Il leur souhaita une bonne soirée, ce qui mit fin à la conversation ; mais Frodo put voir, à la lueur de la lanterne, que l’homme continuait de les dévisager d’un œil inquisiteur. Il ne fut pas mécontent d’entendre la porte se refermer derrière eux au moment où ils se remettaient en chemin. Il se demanda pourquoi le gardien était si méfiant, et si quelqu’un était venu demander des nouvelles d’un groupe de hobbits. Gandalf, peut-être ? Il avait pu arriver ici pendant qu’ils étaient retenus dans la Forêt et sur les Coteaux.
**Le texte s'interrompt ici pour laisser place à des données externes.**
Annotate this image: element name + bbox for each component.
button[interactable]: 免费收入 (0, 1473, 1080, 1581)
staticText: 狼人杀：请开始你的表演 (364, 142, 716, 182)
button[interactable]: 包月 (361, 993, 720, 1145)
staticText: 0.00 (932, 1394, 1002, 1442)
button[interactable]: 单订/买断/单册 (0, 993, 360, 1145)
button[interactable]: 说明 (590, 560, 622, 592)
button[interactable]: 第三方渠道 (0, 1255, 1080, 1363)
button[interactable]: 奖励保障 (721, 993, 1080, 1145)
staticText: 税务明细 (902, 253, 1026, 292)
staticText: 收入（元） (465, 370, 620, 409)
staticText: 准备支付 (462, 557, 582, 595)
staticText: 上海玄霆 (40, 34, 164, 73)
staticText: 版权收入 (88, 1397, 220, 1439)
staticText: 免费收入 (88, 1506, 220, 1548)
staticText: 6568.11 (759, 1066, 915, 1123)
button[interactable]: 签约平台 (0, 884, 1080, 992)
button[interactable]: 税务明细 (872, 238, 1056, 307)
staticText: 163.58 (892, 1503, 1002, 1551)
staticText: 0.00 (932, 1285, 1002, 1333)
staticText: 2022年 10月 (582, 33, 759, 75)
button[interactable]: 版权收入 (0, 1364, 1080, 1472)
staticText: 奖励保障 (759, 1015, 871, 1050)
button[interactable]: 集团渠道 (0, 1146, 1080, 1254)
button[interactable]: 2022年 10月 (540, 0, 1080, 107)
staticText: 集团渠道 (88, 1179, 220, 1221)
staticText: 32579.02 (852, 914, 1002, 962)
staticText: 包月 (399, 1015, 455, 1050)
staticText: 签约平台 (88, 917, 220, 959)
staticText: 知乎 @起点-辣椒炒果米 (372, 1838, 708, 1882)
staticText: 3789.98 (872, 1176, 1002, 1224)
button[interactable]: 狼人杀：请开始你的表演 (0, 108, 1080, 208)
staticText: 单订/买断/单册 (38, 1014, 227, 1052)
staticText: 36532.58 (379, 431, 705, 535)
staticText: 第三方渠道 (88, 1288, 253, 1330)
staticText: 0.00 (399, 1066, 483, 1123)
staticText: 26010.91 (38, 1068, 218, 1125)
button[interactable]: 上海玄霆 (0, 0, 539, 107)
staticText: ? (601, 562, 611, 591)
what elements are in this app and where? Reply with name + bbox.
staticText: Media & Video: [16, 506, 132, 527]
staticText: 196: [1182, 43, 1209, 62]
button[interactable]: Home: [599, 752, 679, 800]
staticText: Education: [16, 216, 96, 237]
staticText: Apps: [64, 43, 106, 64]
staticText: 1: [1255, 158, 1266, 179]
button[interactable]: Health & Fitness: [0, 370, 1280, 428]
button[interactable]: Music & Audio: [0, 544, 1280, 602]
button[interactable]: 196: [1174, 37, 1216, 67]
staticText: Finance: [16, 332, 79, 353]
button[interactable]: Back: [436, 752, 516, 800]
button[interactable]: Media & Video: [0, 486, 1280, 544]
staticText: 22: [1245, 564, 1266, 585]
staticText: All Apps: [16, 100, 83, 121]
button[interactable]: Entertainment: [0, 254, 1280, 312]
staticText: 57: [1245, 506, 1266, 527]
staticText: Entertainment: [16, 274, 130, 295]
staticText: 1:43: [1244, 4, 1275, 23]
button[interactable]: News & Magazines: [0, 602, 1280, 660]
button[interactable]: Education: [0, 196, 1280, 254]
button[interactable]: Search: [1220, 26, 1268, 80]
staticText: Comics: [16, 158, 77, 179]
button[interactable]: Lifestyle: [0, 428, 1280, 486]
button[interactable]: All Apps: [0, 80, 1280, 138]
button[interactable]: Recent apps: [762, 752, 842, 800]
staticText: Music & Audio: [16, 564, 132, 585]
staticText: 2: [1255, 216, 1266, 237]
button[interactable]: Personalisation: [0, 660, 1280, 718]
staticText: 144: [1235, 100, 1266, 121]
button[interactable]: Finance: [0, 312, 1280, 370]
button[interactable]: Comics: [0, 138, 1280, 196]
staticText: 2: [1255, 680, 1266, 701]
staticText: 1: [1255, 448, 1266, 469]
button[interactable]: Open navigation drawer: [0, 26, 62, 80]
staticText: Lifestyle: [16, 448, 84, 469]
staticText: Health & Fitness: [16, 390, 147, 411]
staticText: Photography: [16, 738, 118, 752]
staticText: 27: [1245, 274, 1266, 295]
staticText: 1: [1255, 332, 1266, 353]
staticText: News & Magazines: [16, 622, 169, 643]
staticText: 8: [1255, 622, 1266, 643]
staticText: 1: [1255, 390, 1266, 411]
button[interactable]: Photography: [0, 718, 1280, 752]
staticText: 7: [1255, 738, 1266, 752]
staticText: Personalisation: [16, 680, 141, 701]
Mais quelque chose dans le regard et dans la voix du gardien le troublait.
L’homme continua de les suivre du regard, mais au bout d’un moment il regagna son pavillon. Sitôt qu’il eut le dos tourné, une forme sombre grimpa vivement par-dessus la porte et se fondit dans les ombres de la rue du village.
Les hobbits gravirent une pente douce, passèrent quelques maisons isolées et arrêtèrent leurs montures devant l’auberge. Ces maisons leur paraissaient étranges, de taille démesurée. Sam, levant le regard vers l’auberge, avec ses trois étages et ses nombreuses fenêtres, sentit son cœur se serrer. Il s’était imaginé rencontrer, à un moment ou à un autre, des géants plus grands que les arbres, et d’autres créatures encore plus terrifiantes, au cours de son voyage ; mais pour l’heure, cet avant-goût des Hommes et de leurs grandes maisons lui semblait bien assez, peut-être même un peu trop après une journée aussi fatigante, à la nuit tombée. Il se représenta des chevaux noirs, entièrement sellés et bridés, tapis dans la cour de l’auberge, et des Cavaliers Noirs les épiant à l’étage, derrière les sombres fenêtres.